Im Spätsommer ist in Schweden traditionell Krebsfangsaison. Und das bedeutet: Kräftskiva. Das schwedische Krebsfest, das dieses Jahr am 8. August stattfindet, ist eine bunte, fröhliche und laute Sache.
Der Sommer in Schweden ist von intensiver Schönheit. Es ist die Zeit des Zusammenkommens, der Freude, des Genusses und der Kulinarik. In den langen Sommernächten werden sowohl die frischen Früchte der Felder und Gärten verzehrt als auch die Früchte der Meere, Seen und Flüsse.

Einer Spezialität Schwedens ist sogar ein eigenes Fest gewidmet: dem Krebs. Das traditionelle Krebsfest «Kräftskiva», das dieses Jahr am 8. August stattfindet, ist ein fröhliches, buntes Festessen. Man setzt sich dabei ein lustiges Papierhütchen auf, bekommt einen bunten Latz umgebunden, auf dem Tisch liegen kitschige Plastik-Krebse und in den Bäumen hängen bunte Lampions.

Die frischen Krebse werden in Salzwasser mit viel Dill («krondill») und etwas Zucker oder Honig gekocht. Kleiner Tipp: Der Sud von ausgekochten Schalen eignet sich für Suppen oder Saucen. Die Krebse werden in Schweden kalt gegessen. Dazu gibt es Knäckebrot, Baguette sowie gewürzten Käse. Das laute Ausschlürfen der Schalentiere gehört ebenso dazu wie die schmutzigen Hände.

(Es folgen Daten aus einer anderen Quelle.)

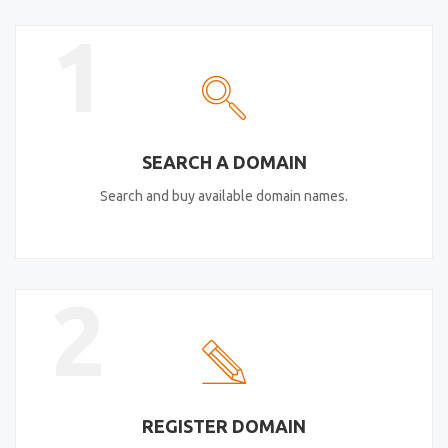
1
SEARCH A DOMAIN
Search and buy available domain names.
2
REGISTER DOMAIN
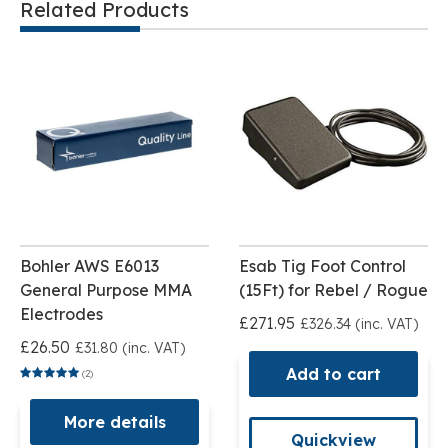
Related Products
Bohler AWS E6013
Esab Tig Foot Control
General Purpose MMA
(15Ft) for Rebel / Rogue
Electrodes
£271.95
£326.34 (inc. VAT)
£26.50
£31.80 (inc. VAT)
Add to cart
(2)
More details
Quickview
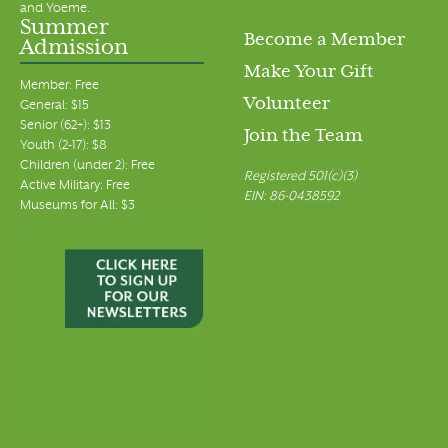
and Yoeme.
Summer
Become a Member
Admission
Make Your Gift
Member: Free
Volunteer
General: $15
Senior (62+): $13
Join the Team
Youth (2-17): $8
Children (under 2): Free
Registered 501(c)(3)
Active Military: Free
EIN: 86-0438592
Museums for All: $3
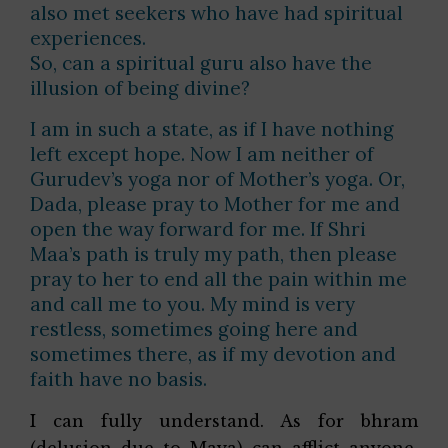
also met seekers who have had spiritual
experiences.
So, can a spiritual guru also have the
illusion of being divine?
I am in such a state, as if I have nothing
left except hope. Now I am neither of
Gurudev’s yoga nor of Mother’s yoga. Or,
Dada, please pray to Mother for me and
open the way forward for me. If Shri
Maa’s path is truly my path, then please
pray to her to end all the pain within me
and call me to you. My mind is very
restless, sometimes going here and
sometimes there, as if my devotion and
faith have no basis.
I can fully understand. As for bhram
(delusion due to Maya) can afflict anyone.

Beim Krebsfest wird in der Regel Bier (auch alkoholfrei) getrunken. Ebenfalls beliebt: Aquavit (traditioneller Schnaps). Dabei singt man traditionell gemeinsam vor jedem Schnaps ein Schnapslied («snapsvisor»). «Ein Krebs, ein Schnaps, ein Lied», lautet etwa ein gängiger Spruch.
Für ein Krebsfest rechnet man pro Erwachsenen mit etwa 600 bis 800 Gramm Krebsen. Gegessen werden sowohl Fluss- als auch Signalkrebse, am besten natürlich selbst gefangen. Wer kein Ferienhaus an einem See oder Fluss hat, kauft sich welche. Leider gibt es aber heute nicht mehr genügend Flusskrebse für alle, so dass auch andere, importierte Krebsarten verzehrt werden.